Going one step further, roles of individual nodes can also be gleaned from the structure of the graph. Combined with community detection, role detection can add crucial insight when looking for key information such as:
• Who are the most important, most connected figures - the “key influencers”?
• Which members are highly connected to multiple close-knit communities, forming “bridges” in the network?
• What distinguishes communities with almost no connections to the rest of the graph, from communities deeply embedded inside it?

The analysis required to answer these questions is complementary to community detection – it must identify common “roles” across many communities, finding nodes in the graph with similar structure and function. To perform these calculations, it is possible to do them by hand or by examining the auxiliary structure provided by some community detection algorithms. However, those approaches are often ad hoc and do not scale.

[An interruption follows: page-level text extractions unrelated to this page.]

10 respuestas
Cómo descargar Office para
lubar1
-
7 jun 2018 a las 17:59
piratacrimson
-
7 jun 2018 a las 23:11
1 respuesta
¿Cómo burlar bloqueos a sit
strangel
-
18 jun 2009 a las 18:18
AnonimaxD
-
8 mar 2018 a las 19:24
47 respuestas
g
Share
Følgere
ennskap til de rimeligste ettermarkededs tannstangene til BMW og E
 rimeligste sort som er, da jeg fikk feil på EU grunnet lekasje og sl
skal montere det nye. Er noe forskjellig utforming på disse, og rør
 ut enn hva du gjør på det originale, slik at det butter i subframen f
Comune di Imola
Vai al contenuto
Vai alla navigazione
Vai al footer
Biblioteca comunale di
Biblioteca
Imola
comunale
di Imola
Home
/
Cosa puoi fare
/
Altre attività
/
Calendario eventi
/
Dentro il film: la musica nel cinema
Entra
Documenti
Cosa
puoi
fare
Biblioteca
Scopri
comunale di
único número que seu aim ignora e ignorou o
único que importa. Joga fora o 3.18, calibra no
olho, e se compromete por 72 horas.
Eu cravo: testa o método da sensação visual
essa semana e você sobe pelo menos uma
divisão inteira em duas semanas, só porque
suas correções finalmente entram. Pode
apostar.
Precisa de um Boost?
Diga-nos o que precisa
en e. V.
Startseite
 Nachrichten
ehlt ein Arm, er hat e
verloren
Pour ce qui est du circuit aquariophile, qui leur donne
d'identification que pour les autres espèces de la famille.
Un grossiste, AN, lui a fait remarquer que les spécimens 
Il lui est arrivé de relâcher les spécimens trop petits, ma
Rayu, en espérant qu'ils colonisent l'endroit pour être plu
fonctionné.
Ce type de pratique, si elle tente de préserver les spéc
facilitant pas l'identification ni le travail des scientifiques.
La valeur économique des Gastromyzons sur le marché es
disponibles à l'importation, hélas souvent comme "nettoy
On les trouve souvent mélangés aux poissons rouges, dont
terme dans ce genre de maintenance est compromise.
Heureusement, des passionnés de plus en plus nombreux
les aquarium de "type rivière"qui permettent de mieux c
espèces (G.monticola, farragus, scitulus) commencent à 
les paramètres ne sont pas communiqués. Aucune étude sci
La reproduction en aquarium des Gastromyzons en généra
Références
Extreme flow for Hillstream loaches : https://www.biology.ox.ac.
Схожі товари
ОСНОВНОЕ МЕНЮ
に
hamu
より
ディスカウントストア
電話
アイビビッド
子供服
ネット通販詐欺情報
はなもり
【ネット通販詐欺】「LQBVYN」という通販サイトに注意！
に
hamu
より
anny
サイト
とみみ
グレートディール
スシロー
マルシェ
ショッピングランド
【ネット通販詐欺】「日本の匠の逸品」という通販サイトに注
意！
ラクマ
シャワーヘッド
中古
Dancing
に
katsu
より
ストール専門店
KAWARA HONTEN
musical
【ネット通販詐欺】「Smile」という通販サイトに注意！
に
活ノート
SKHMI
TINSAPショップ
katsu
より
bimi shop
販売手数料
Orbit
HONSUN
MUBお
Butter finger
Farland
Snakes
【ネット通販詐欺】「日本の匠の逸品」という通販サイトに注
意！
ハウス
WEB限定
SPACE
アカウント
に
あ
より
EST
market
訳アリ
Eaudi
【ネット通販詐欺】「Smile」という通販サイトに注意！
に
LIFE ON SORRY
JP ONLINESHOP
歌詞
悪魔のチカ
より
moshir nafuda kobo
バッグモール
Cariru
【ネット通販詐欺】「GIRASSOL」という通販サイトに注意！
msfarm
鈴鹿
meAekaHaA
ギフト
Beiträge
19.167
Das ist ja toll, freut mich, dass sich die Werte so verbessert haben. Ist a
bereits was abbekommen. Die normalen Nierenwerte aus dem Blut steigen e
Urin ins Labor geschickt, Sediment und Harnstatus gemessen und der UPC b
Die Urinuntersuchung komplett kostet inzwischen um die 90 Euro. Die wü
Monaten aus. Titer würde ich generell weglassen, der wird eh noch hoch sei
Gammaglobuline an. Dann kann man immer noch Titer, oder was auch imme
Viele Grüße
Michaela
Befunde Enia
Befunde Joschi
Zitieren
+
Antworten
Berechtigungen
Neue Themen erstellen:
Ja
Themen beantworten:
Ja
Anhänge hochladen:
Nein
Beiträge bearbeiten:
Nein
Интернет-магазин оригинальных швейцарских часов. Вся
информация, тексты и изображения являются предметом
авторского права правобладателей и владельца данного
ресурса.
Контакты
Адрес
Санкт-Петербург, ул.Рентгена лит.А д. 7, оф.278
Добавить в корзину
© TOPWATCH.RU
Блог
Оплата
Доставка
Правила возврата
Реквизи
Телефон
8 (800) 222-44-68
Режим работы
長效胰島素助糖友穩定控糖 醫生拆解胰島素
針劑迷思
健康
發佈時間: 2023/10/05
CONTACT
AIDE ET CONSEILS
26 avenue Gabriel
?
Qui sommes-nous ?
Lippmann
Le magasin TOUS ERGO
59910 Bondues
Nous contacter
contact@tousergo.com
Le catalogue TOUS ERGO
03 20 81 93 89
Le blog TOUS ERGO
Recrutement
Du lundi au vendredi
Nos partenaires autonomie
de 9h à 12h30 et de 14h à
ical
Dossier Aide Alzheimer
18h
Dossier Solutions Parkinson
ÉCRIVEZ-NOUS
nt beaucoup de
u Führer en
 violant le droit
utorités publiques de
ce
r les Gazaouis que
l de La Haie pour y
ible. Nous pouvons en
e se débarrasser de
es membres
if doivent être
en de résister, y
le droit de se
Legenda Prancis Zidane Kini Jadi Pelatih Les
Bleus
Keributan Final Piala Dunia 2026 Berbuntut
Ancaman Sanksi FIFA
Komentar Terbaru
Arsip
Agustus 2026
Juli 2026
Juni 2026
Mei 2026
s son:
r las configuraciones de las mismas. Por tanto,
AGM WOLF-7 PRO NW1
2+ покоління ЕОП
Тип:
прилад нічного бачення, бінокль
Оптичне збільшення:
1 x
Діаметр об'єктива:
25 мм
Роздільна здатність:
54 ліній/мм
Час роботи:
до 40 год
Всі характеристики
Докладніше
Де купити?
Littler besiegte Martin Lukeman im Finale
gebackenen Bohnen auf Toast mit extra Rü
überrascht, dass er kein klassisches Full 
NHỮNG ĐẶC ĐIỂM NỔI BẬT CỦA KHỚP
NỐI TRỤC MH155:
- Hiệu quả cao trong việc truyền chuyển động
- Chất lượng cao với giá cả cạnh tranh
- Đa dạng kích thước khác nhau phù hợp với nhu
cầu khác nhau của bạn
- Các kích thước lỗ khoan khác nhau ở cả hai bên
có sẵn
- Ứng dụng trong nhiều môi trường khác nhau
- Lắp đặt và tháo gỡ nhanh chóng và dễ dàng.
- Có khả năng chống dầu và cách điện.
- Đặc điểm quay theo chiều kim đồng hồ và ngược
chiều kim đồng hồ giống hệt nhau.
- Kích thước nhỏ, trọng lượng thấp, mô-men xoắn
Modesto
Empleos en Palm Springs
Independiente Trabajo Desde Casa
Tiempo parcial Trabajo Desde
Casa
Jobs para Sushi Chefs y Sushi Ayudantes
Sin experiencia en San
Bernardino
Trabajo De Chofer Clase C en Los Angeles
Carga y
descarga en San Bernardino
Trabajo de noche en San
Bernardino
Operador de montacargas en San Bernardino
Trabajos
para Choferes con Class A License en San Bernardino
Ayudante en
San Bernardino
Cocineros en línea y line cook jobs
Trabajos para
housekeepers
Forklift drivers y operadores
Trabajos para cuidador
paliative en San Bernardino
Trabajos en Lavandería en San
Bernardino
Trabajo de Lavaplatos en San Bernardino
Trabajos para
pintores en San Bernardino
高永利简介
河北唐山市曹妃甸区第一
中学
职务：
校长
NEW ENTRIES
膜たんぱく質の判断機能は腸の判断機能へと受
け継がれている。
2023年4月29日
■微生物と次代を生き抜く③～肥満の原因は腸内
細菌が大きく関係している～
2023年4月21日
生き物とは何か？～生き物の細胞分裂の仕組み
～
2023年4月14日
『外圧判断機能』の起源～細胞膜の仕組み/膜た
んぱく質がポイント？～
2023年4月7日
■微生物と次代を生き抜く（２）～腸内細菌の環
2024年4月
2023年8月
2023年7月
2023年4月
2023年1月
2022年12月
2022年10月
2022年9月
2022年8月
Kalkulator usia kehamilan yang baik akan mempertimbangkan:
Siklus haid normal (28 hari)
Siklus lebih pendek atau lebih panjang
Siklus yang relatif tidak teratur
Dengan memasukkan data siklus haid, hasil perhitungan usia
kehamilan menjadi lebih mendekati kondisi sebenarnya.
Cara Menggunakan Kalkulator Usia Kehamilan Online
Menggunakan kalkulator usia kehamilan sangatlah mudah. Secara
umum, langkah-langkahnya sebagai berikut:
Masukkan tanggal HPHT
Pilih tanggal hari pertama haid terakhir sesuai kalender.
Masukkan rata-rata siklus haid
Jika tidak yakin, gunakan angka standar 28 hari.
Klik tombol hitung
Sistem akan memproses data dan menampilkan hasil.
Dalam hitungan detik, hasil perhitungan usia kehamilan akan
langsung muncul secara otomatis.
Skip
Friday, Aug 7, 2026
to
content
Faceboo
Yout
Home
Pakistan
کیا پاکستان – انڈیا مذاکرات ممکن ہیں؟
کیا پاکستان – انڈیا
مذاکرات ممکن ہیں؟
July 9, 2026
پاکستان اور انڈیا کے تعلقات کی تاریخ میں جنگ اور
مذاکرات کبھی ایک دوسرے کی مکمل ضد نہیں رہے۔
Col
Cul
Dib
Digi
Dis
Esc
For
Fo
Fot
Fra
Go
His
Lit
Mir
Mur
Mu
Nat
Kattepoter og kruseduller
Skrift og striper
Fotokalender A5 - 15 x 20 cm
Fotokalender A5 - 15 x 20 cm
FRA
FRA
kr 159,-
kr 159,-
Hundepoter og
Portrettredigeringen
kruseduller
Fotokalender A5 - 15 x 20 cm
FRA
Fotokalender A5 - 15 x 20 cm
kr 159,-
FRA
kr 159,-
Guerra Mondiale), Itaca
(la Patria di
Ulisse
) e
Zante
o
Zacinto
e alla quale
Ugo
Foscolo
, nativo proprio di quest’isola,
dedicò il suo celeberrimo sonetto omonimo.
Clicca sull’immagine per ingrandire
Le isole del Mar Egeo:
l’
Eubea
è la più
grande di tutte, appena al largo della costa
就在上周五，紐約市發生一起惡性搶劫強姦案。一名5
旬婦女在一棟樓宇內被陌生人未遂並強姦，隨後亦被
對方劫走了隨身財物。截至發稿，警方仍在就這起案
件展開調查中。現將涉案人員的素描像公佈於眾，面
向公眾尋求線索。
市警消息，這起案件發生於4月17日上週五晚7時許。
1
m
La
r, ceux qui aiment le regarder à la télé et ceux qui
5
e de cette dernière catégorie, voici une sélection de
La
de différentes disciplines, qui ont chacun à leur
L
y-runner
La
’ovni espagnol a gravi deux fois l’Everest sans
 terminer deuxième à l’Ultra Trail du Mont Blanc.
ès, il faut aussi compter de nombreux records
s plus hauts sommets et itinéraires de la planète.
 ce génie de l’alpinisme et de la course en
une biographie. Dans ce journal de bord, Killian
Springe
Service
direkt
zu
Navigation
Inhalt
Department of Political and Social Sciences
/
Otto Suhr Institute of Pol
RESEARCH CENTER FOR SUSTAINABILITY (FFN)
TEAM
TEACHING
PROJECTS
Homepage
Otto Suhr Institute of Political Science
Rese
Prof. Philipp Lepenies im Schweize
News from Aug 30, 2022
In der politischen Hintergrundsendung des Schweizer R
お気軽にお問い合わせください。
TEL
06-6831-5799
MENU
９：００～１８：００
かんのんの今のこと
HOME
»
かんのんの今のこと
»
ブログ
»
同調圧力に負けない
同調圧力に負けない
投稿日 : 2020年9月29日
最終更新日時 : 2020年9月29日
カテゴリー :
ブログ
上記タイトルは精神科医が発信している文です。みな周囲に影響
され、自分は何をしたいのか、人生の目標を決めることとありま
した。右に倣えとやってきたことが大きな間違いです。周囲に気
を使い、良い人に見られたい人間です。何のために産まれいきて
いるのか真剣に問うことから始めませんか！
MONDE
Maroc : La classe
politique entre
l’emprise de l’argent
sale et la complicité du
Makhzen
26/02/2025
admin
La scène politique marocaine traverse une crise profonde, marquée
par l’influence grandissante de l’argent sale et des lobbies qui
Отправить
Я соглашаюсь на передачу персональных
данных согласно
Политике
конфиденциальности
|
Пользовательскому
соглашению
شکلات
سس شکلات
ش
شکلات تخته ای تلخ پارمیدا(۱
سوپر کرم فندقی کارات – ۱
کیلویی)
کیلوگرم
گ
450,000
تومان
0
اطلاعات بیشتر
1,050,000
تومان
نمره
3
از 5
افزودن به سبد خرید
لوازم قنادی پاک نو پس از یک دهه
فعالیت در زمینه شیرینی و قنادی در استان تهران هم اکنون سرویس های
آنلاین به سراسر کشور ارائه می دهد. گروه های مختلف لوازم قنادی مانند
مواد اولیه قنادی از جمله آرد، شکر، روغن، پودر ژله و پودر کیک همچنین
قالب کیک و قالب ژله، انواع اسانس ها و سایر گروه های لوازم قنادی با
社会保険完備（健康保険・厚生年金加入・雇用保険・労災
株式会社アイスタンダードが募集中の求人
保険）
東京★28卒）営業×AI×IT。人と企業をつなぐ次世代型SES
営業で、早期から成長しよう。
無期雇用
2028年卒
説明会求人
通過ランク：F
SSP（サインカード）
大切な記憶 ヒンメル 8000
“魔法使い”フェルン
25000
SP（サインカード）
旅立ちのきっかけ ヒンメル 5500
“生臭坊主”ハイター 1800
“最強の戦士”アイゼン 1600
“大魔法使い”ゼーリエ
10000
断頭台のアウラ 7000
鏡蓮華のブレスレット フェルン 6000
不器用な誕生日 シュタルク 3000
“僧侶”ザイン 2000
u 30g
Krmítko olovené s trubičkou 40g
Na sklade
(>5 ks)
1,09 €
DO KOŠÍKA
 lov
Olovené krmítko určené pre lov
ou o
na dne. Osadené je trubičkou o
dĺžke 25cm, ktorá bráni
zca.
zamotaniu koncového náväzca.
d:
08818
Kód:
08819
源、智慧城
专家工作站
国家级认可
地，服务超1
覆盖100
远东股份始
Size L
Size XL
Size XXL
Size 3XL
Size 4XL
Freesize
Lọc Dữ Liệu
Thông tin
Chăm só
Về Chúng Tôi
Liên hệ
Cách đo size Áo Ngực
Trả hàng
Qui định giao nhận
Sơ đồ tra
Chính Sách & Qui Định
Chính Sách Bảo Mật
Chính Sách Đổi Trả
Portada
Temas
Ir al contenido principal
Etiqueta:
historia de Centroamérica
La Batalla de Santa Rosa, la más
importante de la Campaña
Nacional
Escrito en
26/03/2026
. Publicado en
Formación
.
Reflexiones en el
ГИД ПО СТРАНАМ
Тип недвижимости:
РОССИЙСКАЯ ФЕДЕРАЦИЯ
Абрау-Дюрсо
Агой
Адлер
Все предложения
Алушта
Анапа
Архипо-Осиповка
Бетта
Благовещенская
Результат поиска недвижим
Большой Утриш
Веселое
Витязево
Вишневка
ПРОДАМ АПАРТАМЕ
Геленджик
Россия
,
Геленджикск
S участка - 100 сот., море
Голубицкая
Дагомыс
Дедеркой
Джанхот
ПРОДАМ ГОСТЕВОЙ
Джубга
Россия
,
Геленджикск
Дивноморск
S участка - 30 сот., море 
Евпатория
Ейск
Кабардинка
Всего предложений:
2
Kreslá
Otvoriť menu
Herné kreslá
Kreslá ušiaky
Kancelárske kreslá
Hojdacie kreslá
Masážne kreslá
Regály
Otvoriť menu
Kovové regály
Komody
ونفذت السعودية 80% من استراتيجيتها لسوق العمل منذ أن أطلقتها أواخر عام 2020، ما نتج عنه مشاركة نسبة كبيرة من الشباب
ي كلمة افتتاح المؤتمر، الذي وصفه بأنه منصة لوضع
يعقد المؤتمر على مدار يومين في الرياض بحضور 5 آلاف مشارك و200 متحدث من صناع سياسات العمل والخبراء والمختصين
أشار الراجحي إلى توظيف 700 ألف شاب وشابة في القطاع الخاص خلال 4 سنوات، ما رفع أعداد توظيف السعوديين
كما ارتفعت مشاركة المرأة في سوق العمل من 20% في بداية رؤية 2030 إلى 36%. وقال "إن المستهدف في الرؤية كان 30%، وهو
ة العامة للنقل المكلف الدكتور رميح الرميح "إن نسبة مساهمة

We’d hope for a richer system to complement community detection - a system that, given a graph, does the following:
1. Identify nodes that play similar structural roles in the graph.
2. Give the user a quantitative understanding of how similar these nodes are to each other.
3. Allow the user to “make sense” of the roles by correlating them with well-understood graph-metrics (such as PageRank value, clustering coefficient, structural hole value, or eccentricity). Such information would make analysis much simpler and much easier to automate.

Lucky for us, Henderson et al. proposed such a system in their 2012 paper “RolX: Structural Role Extraction & Mining in Large Graphs.” We’ll discuss the paper’s key details below.

### Overview of the Algorithm

The RolX (pronounced “role-ex”) algorithm is simple in conception, but somewhat more complicated in presentation. The core idea of RolX is the observation that if we gather data about a graph in some linear form (such as a matrix), we can use matrix factorization methods to find structure in the data - and possibly use this to discover corresponding structure in the graph itself.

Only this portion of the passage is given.